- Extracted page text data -
——————
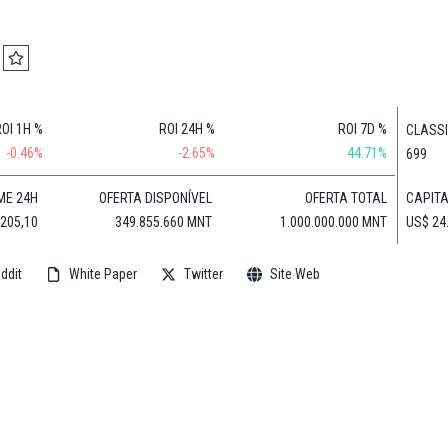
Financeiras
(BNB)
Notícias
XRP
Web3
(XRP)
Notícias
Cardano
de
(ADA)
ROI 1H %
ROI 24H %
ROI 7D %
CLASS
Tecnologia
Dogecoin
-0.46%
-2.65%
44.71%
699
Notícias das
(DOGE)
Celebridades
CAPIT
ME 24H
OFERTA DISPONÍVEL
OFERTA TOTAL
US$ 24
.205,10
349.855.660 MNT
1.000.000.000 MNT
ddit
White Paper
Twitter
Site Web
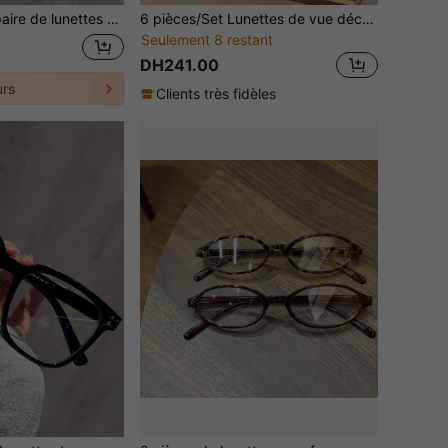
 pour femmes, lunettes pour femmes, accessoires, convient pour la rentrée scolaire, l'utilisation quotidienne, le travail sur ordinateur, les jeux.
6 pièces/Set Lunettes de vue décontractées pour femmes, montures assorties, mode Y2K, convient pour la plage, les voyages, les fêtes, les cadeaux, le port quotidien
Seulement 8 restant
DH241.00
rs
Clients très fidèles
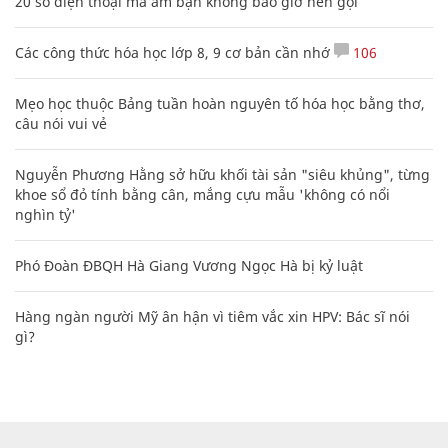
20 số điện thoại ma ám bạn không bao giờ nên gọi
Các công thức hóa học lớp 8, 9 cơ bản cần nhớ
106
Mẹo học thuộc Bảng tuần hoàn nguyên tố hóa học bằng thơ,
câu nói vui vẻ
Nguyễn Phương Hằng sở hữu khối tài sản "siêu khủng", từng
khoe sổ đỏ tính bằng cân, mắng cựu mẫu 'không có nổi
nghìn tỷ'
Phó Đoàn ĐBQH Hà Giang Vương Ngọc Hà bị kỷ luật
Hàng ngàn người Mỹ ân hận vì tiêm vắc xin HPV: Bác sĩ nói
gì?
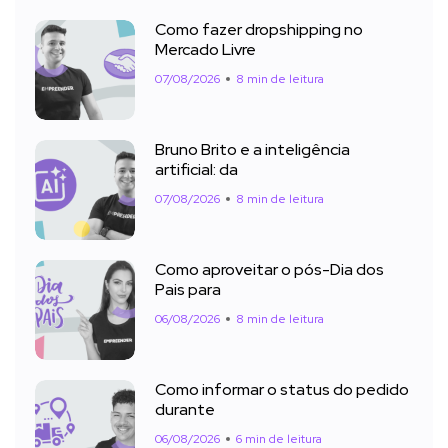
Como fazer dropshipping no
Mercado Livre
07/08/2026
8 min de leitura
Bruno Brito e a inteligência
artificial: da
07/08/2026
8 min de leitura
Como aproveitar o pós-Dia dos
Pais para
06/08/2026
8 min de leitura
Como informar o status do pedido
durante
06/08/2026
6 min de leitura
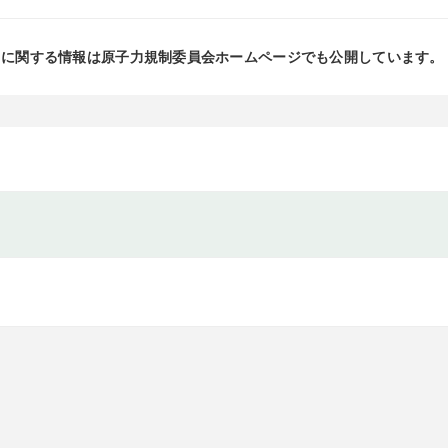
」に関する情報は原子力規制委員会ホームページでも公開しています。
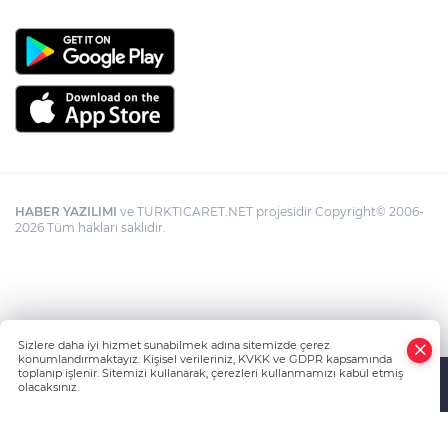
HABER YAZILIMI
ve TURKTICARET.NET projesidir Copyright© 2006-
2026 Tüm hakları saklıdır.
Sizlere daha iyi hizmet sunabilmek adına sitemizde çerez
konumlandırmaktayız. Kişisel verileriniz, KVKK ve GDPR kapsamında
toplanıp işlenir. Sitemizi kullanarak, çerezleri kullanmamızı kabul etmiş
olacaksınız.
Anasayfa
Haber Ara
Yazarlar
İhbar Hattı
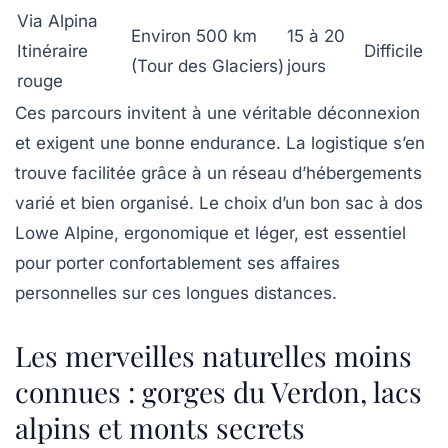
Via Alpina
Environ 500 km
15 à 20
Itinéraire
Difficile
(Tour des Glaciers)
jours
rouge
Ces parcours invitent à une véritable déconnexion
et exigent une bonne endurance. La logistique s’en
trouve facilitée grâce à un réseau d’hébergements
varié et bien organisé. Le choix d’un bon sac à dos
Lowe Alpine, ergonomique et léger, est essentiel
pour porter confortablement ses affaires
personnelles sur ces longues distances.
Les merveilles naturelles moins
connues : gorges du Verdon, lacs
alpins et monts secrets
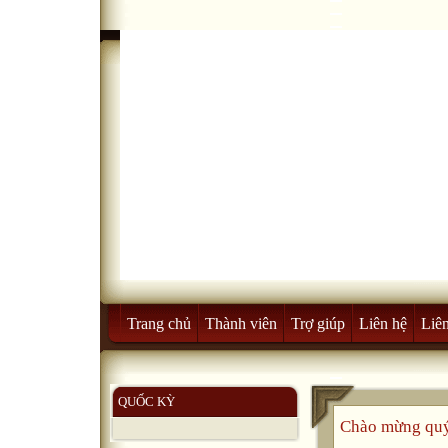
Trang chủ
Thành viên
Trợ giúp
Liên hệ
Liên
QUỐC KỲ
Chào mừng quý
——————
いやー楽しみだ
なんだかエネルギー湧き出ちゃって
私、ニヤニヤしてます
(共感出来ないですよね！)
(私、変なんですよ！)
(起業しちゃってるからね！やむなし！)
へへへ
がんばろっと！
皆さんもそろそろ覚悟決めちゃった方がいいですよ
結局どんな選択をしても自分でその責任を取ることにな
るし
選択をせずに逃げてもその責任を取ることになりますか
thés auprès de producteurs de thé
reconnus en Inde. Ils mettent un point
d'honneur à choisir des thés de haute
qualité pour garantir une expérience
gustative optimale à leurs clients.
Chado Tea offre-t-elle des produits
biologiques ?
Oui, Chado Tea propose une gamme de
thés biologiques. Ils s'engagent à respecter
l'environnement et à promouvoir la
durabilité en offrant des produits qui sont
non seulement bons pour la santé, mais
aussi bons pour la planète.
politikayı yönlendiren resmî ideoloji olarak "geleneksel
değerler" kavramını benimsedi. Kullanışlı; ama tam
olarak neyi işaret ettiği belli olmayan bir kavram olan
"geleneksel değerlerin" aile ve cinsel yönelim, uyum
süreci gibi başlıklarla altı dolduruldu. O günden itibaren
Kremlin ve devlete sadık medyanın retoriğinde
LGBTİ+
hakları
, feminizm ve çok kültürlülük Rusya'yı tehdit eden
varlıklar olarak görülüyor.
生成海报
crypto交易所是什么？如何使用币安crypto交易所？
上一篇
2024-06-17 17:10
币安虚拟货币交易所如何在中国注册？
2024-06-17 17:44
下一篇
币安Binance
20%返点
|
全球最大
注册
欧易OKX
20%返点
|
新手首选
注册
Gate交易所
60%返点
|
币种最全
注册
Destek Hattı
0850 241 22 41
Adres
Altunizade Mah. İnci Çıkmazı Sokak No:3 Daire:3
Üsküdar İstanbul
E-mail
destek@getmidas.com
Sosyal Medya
——————
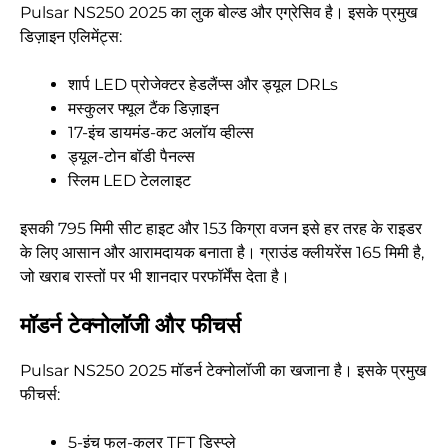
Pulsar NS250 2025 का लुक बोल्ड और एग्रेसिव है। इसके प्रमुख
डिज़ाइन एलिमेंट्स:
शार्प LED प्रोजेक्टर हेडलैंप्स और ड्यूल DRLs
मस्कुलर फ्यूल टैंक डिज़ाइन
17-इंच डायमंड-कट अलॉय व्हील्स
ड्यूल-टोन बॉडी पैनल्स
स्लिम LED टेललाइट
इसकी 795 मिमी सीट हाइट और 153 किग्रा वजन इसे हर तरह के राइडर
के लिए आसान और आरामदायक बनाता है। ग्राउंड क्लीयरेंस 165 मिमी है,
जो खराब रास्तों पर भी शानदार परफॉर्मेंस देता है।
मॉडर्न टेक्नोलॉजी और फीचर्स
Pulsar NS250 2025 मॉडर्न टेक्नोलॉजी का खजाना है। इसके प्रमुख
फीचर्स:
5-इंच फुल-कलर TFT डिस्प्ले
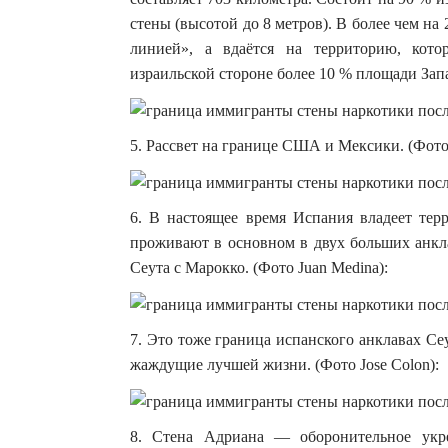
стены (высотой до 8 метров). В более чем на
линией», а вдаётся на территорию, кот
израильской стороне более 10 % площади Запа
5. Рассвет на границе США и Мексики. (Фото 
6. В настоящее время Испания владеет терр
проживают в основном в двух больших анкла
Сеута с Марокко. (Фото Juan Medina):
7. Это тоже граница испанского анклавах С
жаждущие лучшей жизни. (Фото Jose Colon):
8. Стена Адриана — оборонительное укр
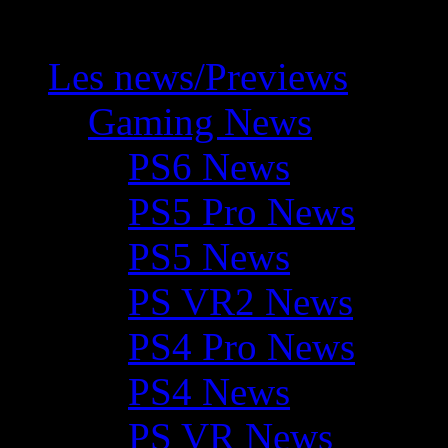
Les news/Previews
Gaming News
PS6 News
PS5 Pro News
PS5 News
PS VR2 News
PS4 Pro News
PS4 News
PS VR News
——————
- Aim of the exercise -
Note down each line above where the word "Como" occurs.

- Result below -
Como fazer dropshipping no
Como aproveitar o pós-Dia dos
Como informar o status do pedido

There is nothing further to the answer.